[Excerpts from a dataset]

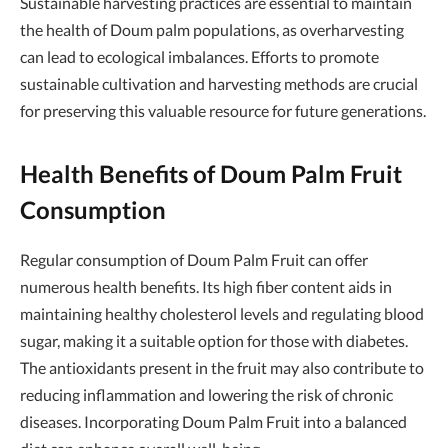
Sustainable harvesting practices are essential to maintain
the health of Doum palm populations, as overharvesting
can lead to ecological imbalances. Efforts to promote
sustainable cultivation and harvesting methods are crucial
for preserving this valuable resource for future generations.
Health Benefits of Doum Palm Fruit
Consumption
Regular consumption of Doum Palm Fruit can offer
numerous health benefits. Its high fiber content aids in
maintaining healthy cholesterol levels and regulating blood
sugar, making it a suitable option for those with diabetes.
The antioxidants present in the fruit may also contribute to
reducing inflammation and lowering the risk of chronic
diseases. Incorporating Doum Palm Fruit into a balanced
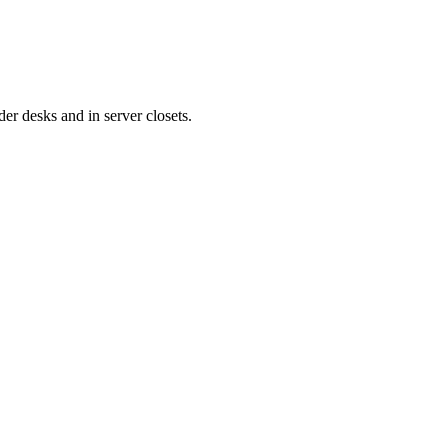
er desks and in server closets.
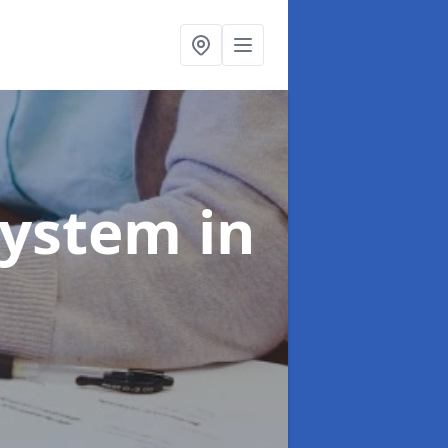
System
in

_EXERCISE PROMPT_
Across the entries above, find each line with the word "Doum" and please copy it out.

_RESPONSE_
the health of Doum palm populations, as overharvesting
Health Benefits of Doum Palm Fruit
Regular consumption of Doum Palm Fruit can offer
diseases. Incorporating Doum Palm Fruit into a balanced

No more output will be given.